Sensing Enhancement of Surface-Based Graphene Nanosensors Using Acoustic Bubbles

There is a high demand for ultrasensitive sensors in many situations, such as biodefense and cancer detection. Current sensors are limited by the slow mass transport process in traditional pressure-driven microfluidic setups. To overcome problems related to diffusion phenomena it is necessary to force movement of target species towards the sensor surface: in a microfluidic environment, this movement can be obtained thanks to the microstreaming flow generated by oscillating microbubbles.
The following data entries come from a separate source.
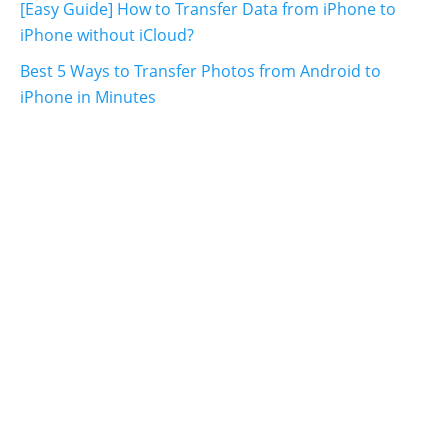
[Easy Guide] How to Transfer Data from iPhone to
iPhone without iCloud?
Best 5 Ways to Transfer Photos from Android to
iPhone in Minutes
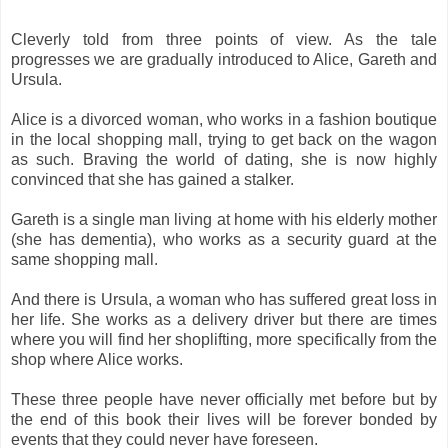
Cleverly told from three points of view. As the tale
progresses we are gradually introduced to Alice, Gareth and
Ursula.
Alice is a divorced woman, who works in a fashion boutique
in the local shopping mall, trying to get back on the wagon
as such. Braving the world of dating, she is now highly
convinced that she has gained a stalker.
Gareth is a single man living at home with his elderly mother
(she has dementia), who works as a security guard at the
same shopping mall.
And there is Ursula, a woman who has suffered great loss in
her life. She works as a delivery driver but there are times
where you will find her shoplifting, more specifically from the
shop where Alice works.
These three people have never officially met before but by
the end of this book their lives will be forever bonded by
events that they could never have foreseen.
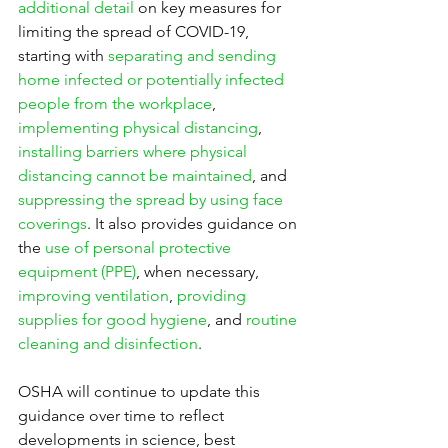
additional detail
 on key measures for 
limiting the spread of COVID-19, 
starting with 
separating and sending 
home infected or potentially infected 
people from the workplace
, 
implementing physical distancing
, 
installing barriers where physical 
distancing cannot be maintained
, and 
suppressing the spread by using face 
coverings
. It also provides guidance on 
the 
use of personal protective 
equipment (PPE)
, when necessary, 
improving ventilation
, 
providing 
supplies for good hygiene
, and 
routine 
cleaning and disinfection
.
OSHA will continue to update this 
guidance over time to reflect 
developments in science, best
The aim of this work is to demonstrate that sensing performance of a nanosensor can be significantly enhanced using the microstreaming flow. The sensor used for the experiments is a graphene sensor, a relatively new device that has a very wide field of applications. Graphene was discovered in 2004 and since then it has received a lot of attention due to its unique chemical, mechanical, electrical and structural properties. In this work the graphene sensor is used to determine the pH of a buffer solution. Values of pH can be determined by analyzing the graphene resistance and thanks to a digital multimeter (DMM), the change in the resistance is taken as a continued measurement. Droplets of fluid under analysis are poured into a particular device placed over the sensor. PMMA plates with micro-drilled cavities are fitted into this device: bubbles are trapped inside these cavities and then activated at their resonance frequency to produce microstreaming flow around the sensing element for sensing performance enhancement. Graphene resistance will reach a saturation value in a certain amount of time, called sensing period: this time interval is expected to be reduced as a result of the additional streaming generated by the oscillating bubbles. The last part of the work consists in the analysis of data, in particular in the evaluation of sensing period reduction. Eventually, experiments are carried out to study the effects of frequency and voltage on bubbles actuation and sensing period reduction.